2. Bone is a reservoir for calcium and phosphate in the preservation of calcium homeostasis.
3. Fractures are classified according to their pattern, causation or relation to surrounding tissues. Fracture healing occurs in five stages: haematoma, organization, callus formation, modelling, and remodelling (completion).
4. Chronic synovitis leads to tissue hyperplasia, oedema and excess synovial fluid production resulting in joint stiffness, pain and loss of full joint function.
Physiology
Types of bone
The skeleton contains two types of bone. These are cortical (or compact) bone, which makes up most of shafts (diaphysis) of the long bones, such as the femur and tibia, and trabecular (also known as medullary) bone, which makes up most of the vertebral bodies and the ends of the long bones (Fig. 2.1).

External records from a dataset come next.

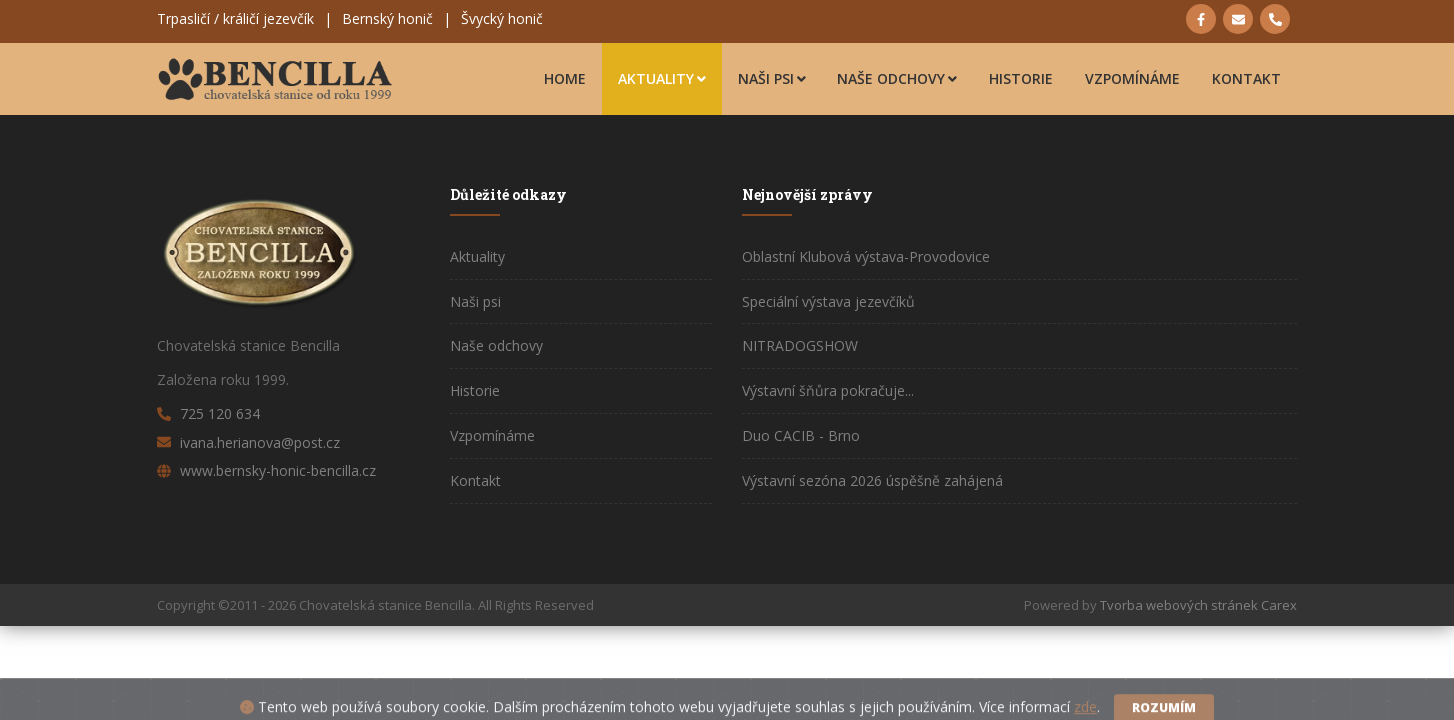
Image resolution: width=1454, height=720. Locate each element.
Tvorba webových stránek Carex (1198, 605)
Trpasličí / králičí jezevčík (235, 18)
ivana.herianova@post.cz (260, 442)
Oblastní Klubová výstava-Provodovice (866, 256)
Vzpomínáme (1132, 78)
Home (565, 78)
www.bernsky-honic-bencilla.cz (278, 470)
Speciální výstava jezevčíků (828, 301)
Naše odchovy (897, 78)
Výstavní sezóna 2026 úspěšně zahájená (872, 480)
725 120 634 (220, 413)
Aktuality (662, 78)
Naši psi (772, 78)
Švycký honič (502, 18)
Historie (1021, 78)
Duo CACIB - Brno (801, 435)
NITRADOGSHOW (800, 345)
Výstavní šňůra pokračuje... (828, 390)
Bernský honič (387, 18)
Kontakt (1246, 78)
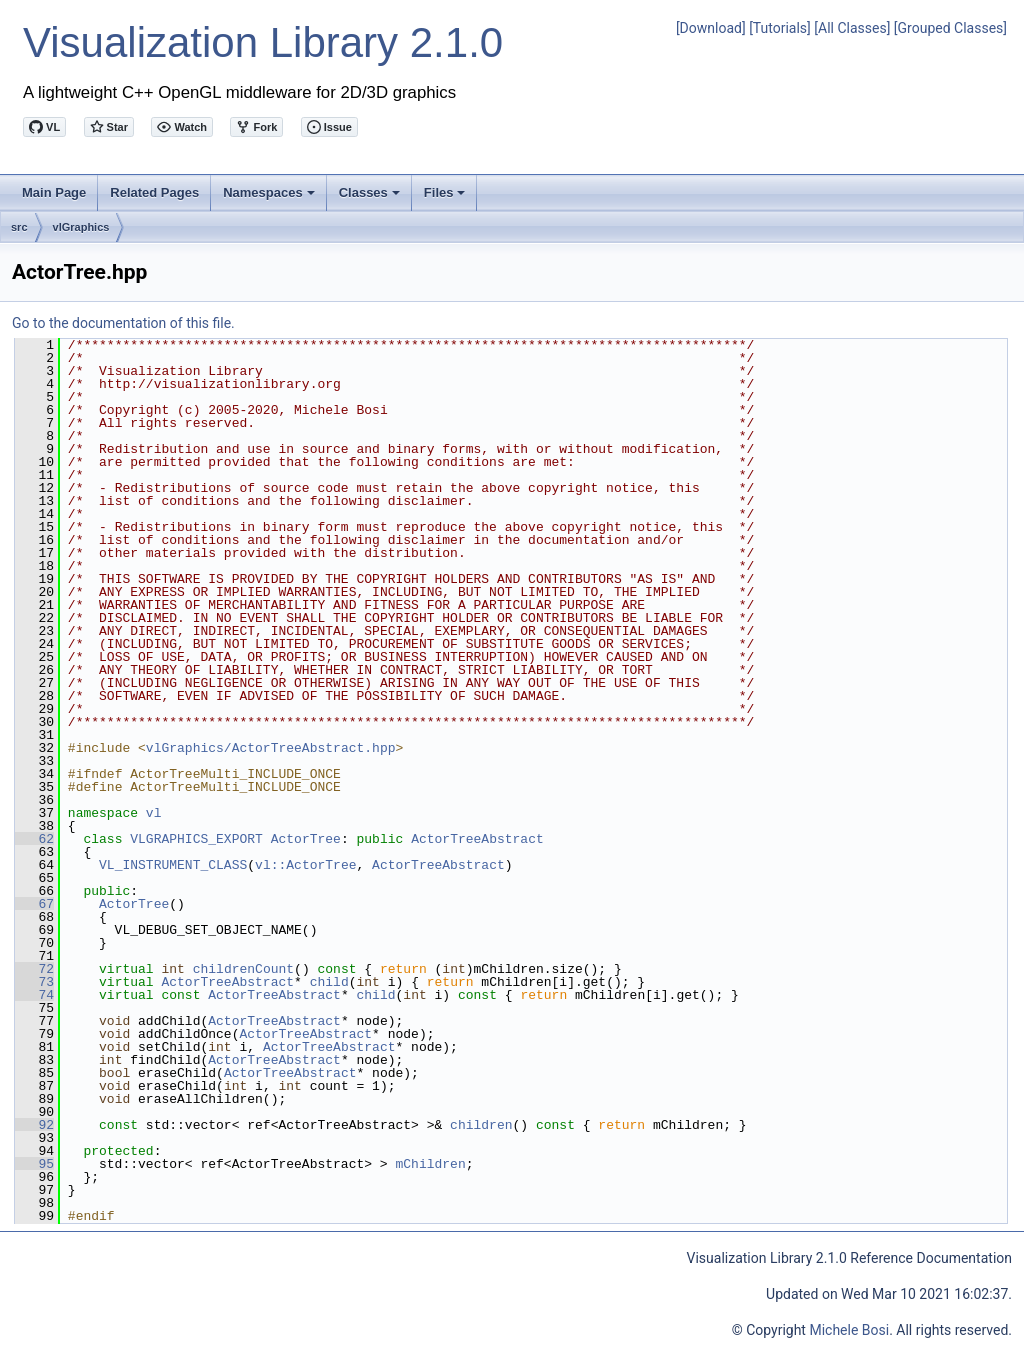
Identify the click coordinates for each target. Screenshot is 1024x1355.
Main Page (54, 192)
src (19, 227)
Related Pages (154, 192)
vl (154, 813)
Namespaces (270, 198)
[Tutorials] (780, 28)
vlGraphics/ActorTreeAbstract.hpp (271, 748)
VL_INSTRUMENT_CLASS (173, 865)
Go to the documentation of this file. (123, 323)
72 (34, 969)
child (329, 982)
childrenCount (243, 969)
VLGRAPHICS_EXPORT (196, 839)
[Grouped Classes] (950, 28)
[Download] (711, 28)
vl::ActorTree (305, 865)
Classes (371, 198)
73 (34, 982)
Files (446, 198)
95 (34, 1164)
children (481, 1125)
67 (34, 904)
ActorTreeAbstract (477, 839)
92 (34, 1125)
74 (34, 995)
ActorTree (306, 839)
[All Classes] (852, 28)
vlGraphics (81, 227)
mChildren (430, 1164)
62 (34, 839)
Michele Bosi (849, 1330)
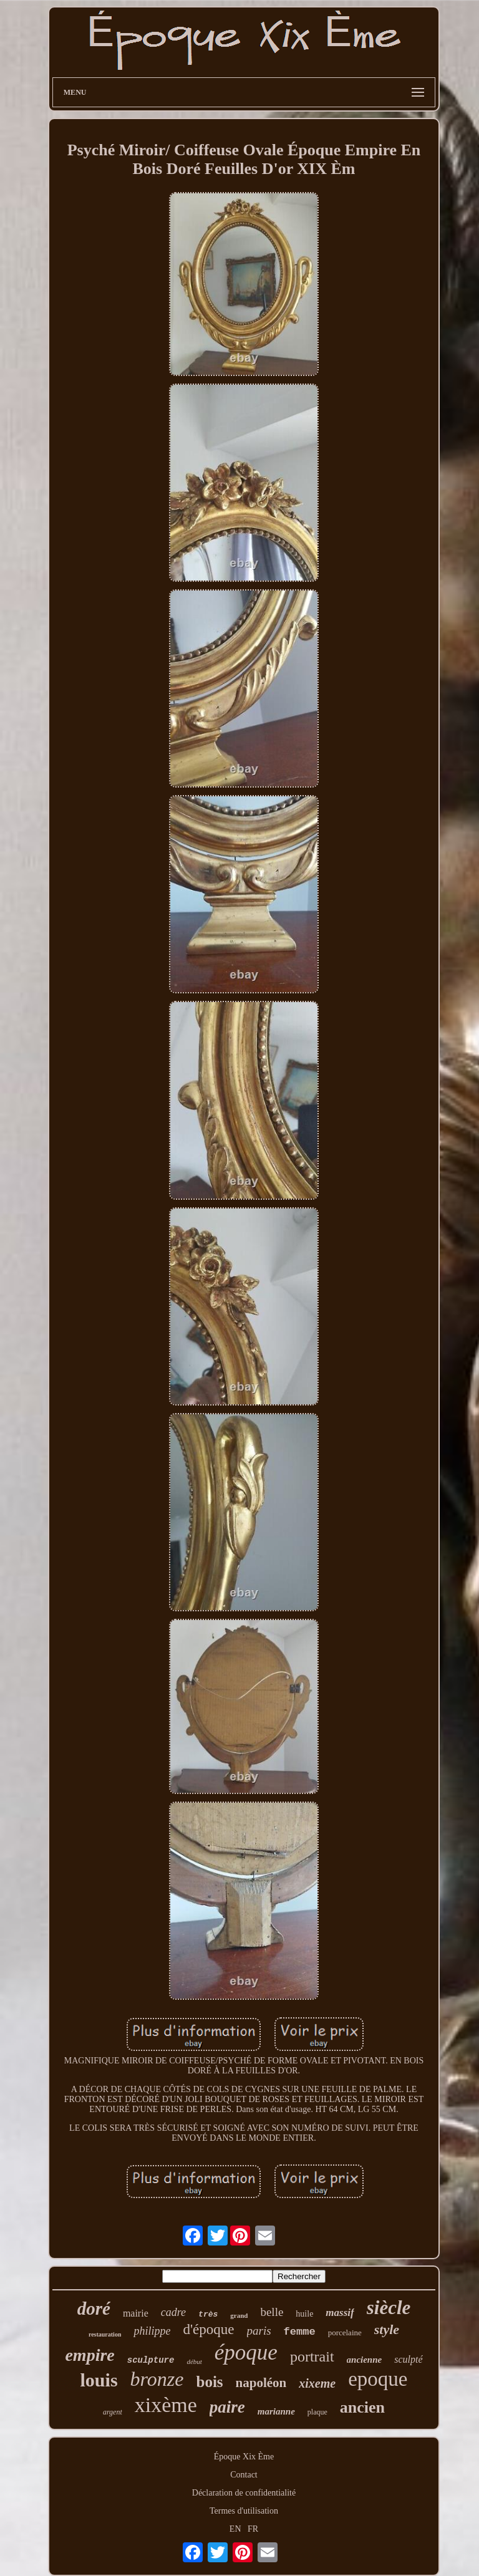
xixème (166, 2404)
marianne (276, 2411)
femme (300, 2332)
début (193, 2361)
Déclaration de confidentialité (244, 2492)
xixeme (317, 2383)
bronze (157, 2379)
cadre (173, 2312)
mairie (135, 2313)
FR (253, 2529)
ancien (362, 2407)
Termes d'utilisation (244, 2511)
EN (235, 2529)
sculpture (151, 2360)
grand (239, 2315)
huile (304, 2313)
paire (227, 2407)
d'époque (208, 2329)
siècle (389, 2307)
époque (246, 2352)
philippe (151, 2331)
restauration (105, 2334)
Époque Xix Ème (244, 2456)
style (386, 2329)
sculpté (408, 2359)
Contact (244, 2474)
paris (259, 2330)
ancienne (364, 2360)
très (208, 2314)
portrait (312, 2356)
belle (271, 2311)
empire (89, 2355)
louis (99, 2380)
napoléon (261, 2382)
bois (209, 2381)
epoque (377, 2379)
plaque (317, 2412)
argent (112, 2412)
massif (340, 2312)
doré (93, 2308)
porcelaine (345, 2332)
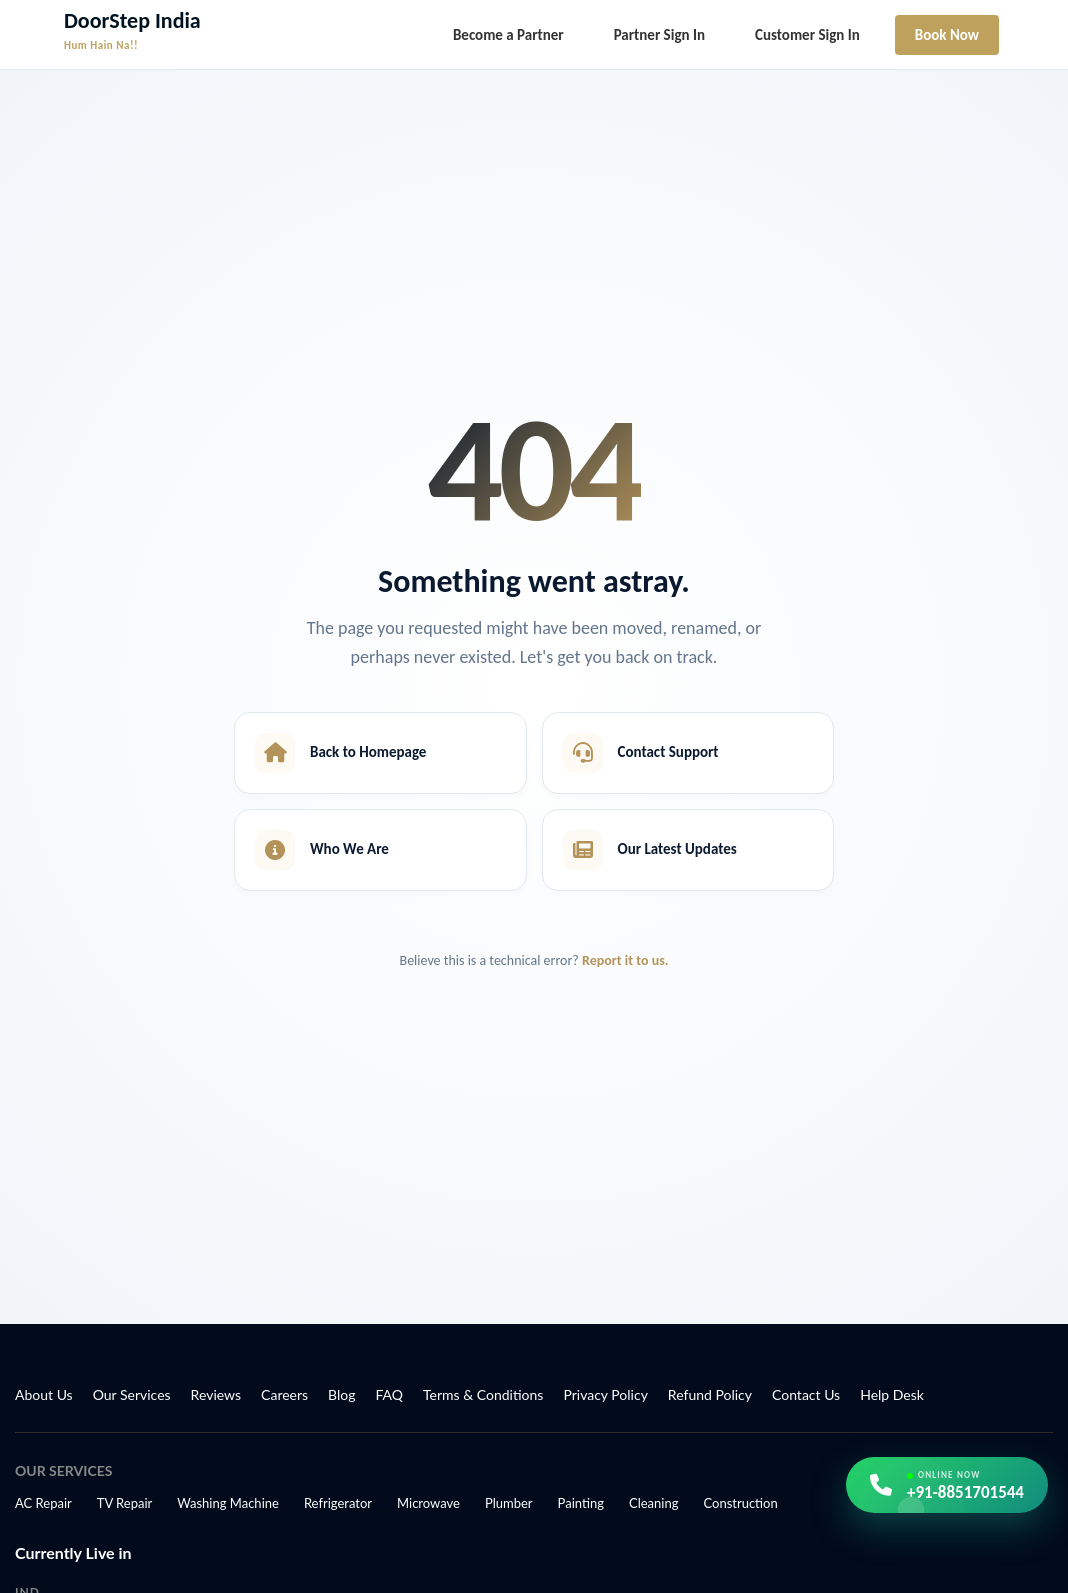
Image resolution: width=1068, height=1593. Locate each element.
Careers (284, 1394)
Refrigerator (338, 1503)
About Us (44, 1394)
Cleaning (653, 1503)
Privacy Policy (605, 1394)
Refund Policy (710, 1394)
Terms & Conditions (483, 1394)
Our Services (132, 1394)
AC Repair (43, 1503)
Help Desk (892, 1394)
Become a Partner (508, 35)
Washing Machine (228, 1503)
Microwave (428, 1503)
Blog (341, 1394)
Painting (581, 1503)
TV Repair (125, 1503)
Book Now (947, 35)
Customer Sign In (807, 35)
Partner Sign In (659, 35)
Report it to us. (625, 960)
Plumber (509, 1503)
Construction (740, 1503)
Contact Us (806, 1394)
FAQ (390, 1394)
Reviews (216, 1394)
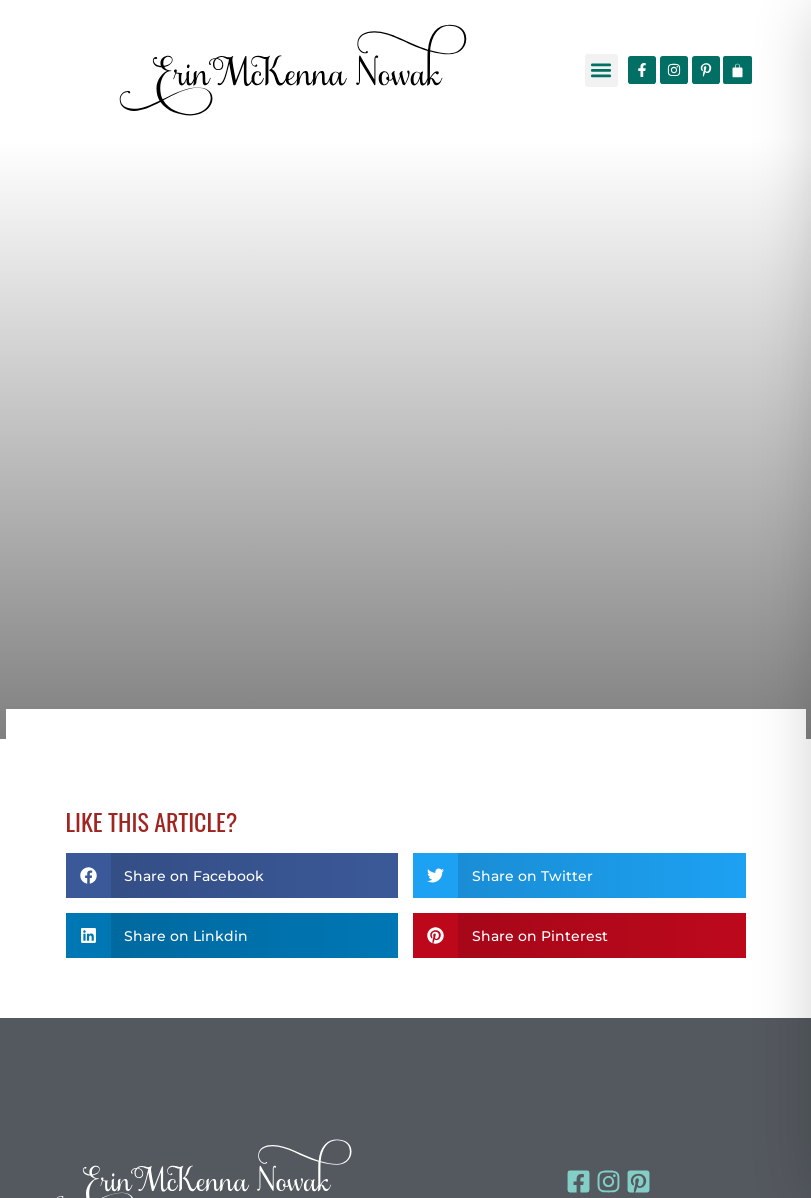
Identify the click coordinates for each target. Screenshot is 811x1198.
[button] (601, 70)
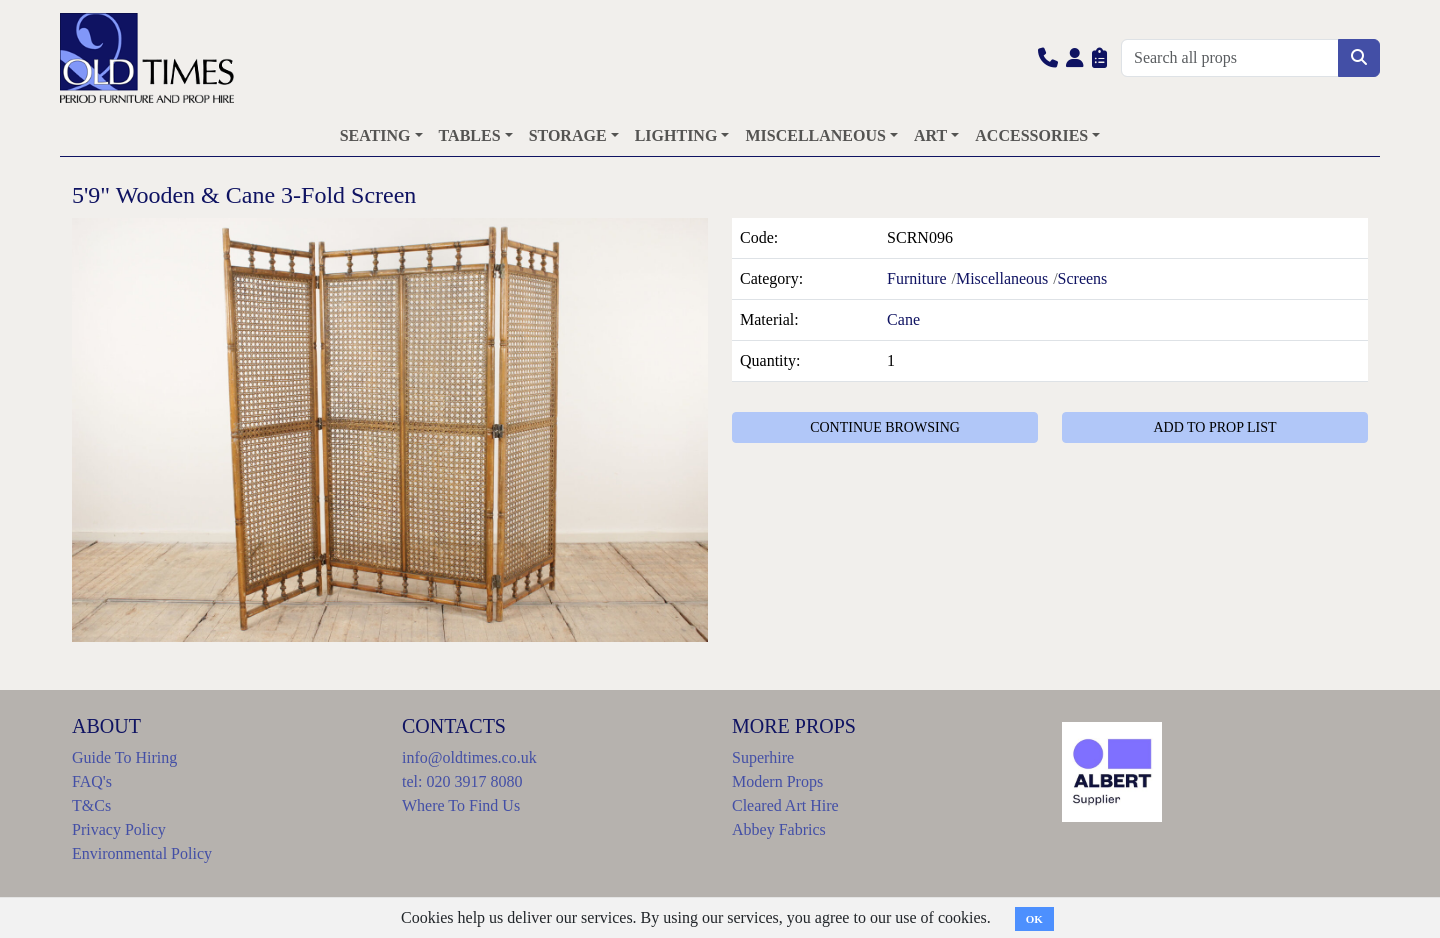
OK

Bone formation, modelling and remodelling
Bone remodelling
The mechanical integrity of the skeleton is maintained by the process of bone remodelling, which occurs throughout life, in order that damaged bone can be replaced by new bone (Fig. 2.2). Remodelling of the bone occurs in response to alterations in type or amount of mechanical stresses (or to the lack of them). Remodelling can be divided into four phases: resorption, reversal, formation and quiescence. At any one time approximately 10% of bone surface in the adult skeleton is undergoing active remodelling, whereas the remaining 90% is quiescent.
Osteoclast formation and differentiation
Mature osteoclasts form a tight seal over the bone surface and resorb bone by secreting hydrochloric acid and proteolytic enzymes through the ‘ruffled border’ into a space beneath the osteoclast (Howship’s lacuna). The hydrochloric acid secreted by osteoclasts dissolves hydroxyapatite and allows proteolytic enzymes (mainly cathepsin K and matrix metalloproteinases) to degrade collagen and other matrix proteins (Fig. 2.3). Molecules that have been identified as being important in regulating osteoclast activity include carbonic anhydrase II (CA-II), which catalyses the formation of hydrogen ions within osteoclasts; TCIRG1, which encodes a subunit of the osteoclast proton pump, necessary to pump hydrogen ions into the space beneath the osteoclasts; CLCN7, which encodes a chloride channel necessary for transport of chloride ions into the space under the osteoclast; and cathepsin K, which degrades collagen and other non-collagenous proteins. Mutations in the genes that encode these proteins lead to osteopetrosis, which is a disease associated with increased bone density and osteoclast dysfunction. After resorption is completed, osteoclasts undergo programmed cell death (apoptosis), in the so-called reversal phase, which heralds the start of bone formation. It has recently been discovered that many of the drugs that are used clinically to inhibit bone resorption, such as bisphosphonates and oestrogen, do so by promoting osteoclast apoptosis.
Regulation of bone remodelling
Bone remodelling is a highly organized process, but the mechanisms that determine where and when remodelling occurs are poorly understood. Mechanical stimuli and areas of micro-damage are likely to be important in determining the sites at which remodelling occurs in the normal skeleton. Increased bone remodelling may result from local or systemic release of inflammatory cytokines such as interleukin-1 and tumour necrosis factor (TNF) in inflammatory diseases. Calciotropic hormones, such as parathyroid hormone (PTH) and 1,25-dihydroxyvitamin D, act together to increase bone remodelling, which allows skeletal calcium to be mobilized for maintenance of plasma calcium homeostasis. Bone remodelling is also increased by other hormones, such as thyroid hormone and growth hormone, but suppressed by oestrogen, androgens and calcitonin (Table 2.1).
Stimulators | Inhibitors |
---|---|
Systemic Hormones | |
Parathyroid hormone | Sex hormonesa |
1,25-Dihydroxyvitamin D | Calcitonin |
Parathyroid hormone-related protein | |
Growth hormone | |
Thyroid hormone | |
Sex hormonesa | |
Locally Acting Factors | |
Interleukin-1b | SOSTc |
Parathyroid hormone-related protein | Interferon gammab |
Tumour necrosis factorb | OPGb |
Insulin-like growth factors | |
RANKLb | |
Wntb |
aSex hormones stimulate bone turnover during skeletal growth, but inhibit turnover during adulthood.
bThese factors mainly affect bone resorption.